Arthur Labinjo-Hughes council leaves ‘significant number of children at unknown risk’, report finds
A council inspected after the murder of Arthur Labinjo-Hughes has left “a significant number of children” in situations of “unknown risk”, a report has found.
A joint targeted area inspection of child protection services in Solihull called for by Education Secretary Nadhim Zahawi in December 2021 found that children in need of help and protection in the West Midlands area “wait too long for their initial need and risk to be assessed”.
“This means that for a significant number of children, they remain in situations of unassessed and unknown risk”, according to the report, which was published on Monday.
Six-year-old Arthur (pictured) was murdered in June 2020 by his stepmother Emma Tustin at their home in Solihull. The boy had been seen by social workers just two months before his death, but they concluded there were no safeguarding concerns.
The report into multi-agency responses to risks to children in Solihull was carried out by Ofsted, the Care Quality Commission (CQC), the Chief Inspector of Constabulary and Fire & Rescue Services (HMICFRS) and the Chief Inspector of Probation (HMIP) for England and Wales.
The report said the council makes “over-optimistic” decisions on safeguarding in a significant minority of cases, which lack “professional curiosity”.
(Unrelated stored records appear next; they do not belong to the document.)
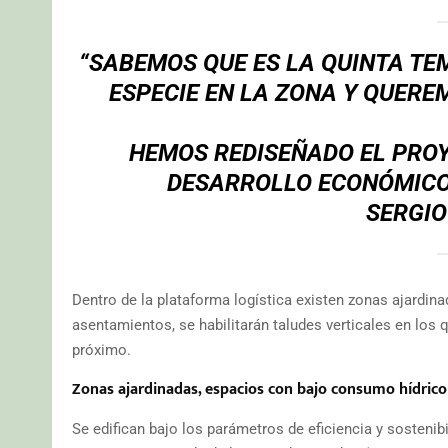
“SABEMOS QUE ES LA QUINTA TE
ESPECIE EN LA ZONA Y QUERE
HEMOS REDISEÑADO EL PROYE
DESARROLLO ECONÓMIC
SERGIO
Dentro de la plataforma logística existen zonas ajardina
asentamientos, se habilitarán taludes verticales en los 
próximo.
Zonas ajardinadas, espacios con bajo consumo hídrico
Se edifican bajo los parámetros de eficiencia y sostenib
Inspectors also said they were concerned by incomplete police records which had left children potentially “at risk of significant harm”.
They saw examples of separate records for the same person because their name had been spelt incorrectly, while children had not been linked on the system to family relatives who could pose a risk to them.
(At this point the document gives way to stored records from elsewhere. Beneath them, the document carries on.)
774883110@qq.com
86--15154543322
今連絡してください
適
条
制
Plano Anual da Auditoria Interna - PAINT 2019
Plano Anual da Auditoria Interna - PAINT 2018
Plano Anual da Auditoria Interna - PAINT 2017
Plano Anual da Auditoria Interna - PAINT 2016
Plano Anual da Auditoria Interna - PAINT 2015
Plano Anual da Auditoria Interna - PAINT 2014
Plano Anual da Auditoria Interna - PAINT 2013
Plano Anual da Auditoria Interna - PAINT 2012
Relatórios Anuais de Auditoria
“This means that when officers and staff research ‘Connect’ (the police record system) they may miss important information, potentially leaving children at risk of significant harm,” the report says.
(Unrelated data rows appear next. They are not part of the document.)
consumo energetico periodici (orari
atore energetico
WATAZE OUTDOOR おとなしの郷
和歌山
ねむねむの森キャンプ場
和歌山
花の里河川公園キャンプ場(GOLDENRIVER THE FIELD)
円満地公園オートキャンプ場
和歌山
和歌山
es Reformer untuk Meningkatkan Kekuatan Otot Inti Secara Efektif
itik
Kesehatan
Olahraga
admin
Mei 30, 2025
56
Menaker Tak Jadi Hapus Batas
Inspectors reviewed the records for one young child who was not linked to her father in the system, despite his history of domestic abuse and drug use and the fact he is subject to a non-molestation order.
“Consequently, a domestic abuse incident the child was exposed to, involving her father, does not appear on her ‘Connect’ record. It also means that when officers conduct searches on the system, it is not obvious that the man poses a significant risk to her,” the letter says.
Some frontline police officers have also recorded children in the wrong place in the system or not at all when making referrals, it adds.
The Local Safeguarding Children Partnership in Solihull had “experienced frequent changes of personnel in its membership for a significantly long period of time”, the report said, leading to a loss of experience.
The multi-agency safeguarding hub is under-resourced, meaning that “too many children in Solihull face drift and delay” before services intervene to protect them, the report added.
The report also found that the local authority has faced “long-standing difficulties in ensuring there are enough social workers” in the area, and that attempts to improve this in 2021 had “limited impact”.
“These difficulties were compounded by concerns raised following the court case for the murder of Arthur Labinjo-Hughes in early December 2021, which made social workers highly reluctant to work in Solihull either on a permanent or agency basis,” the report says.
It adds that the current workforce is “committed and knowledgeable and dedicated to meeting the needs of children” but that they face “immense pressure” to meet daily demands and that this “reduces their ability to respond swiftly to all concerns for children”.
The report calls for agencies in Solihull to send a written statement of action to Ofsted by May 30 2022.
It says that Solihull agencies must work to ensure they can meet children’s needs “promptly” while West Midlands Police “need to take urgent action” to improve the information held on the Connect system about children and families.
In a joint statement, Minister for Children and Families Will Quince, Minister for Care Gillian Keegan and Minister for Safeguarding Rachel Maclean said: “Arthur’s death was horrific and deeply disturbing. The two individuals responsible are in prison – but we must do everything we can to prevent any more cases like this.
“His death serves as a daily reminder of the urgent need for all the agencies tasked with protecting vulnerable children to work together. That’s why we commissioned this joint inspection of services in Solihull, which has identified two clear areas where priority action is needed.
“Each agency – police, health and children’s services – has an equal duty in this work and we are writing to all three to make clear our expectation that they participate fully in producing and delivering on a written statement of action.”
Joanna Barrett of the NSPCC said: “It’s hugely concerning that this inspection has found systemic problems with the ‘front door’ of safeguarding services which mean a significant number of children are waiting far too long for their initial assessment, leaving them at risk of harm and cruelty.
“It is absolutely crucial that safeguarding agencies in Solihull are better resourced and work together more quickly and efficiently to share information and intervene as early as possible to prevent any more tragedies like the death of Arthur Labinjo-Hughes.”
Ms Barrett said that these issues were not “confined to one area” and the Government needed to ensure “the recommendations from the National Child Safeguarding Review Panel and the Independent Review of Children’s Social Care are a watershed moment that leads to significant change in our child protection system”.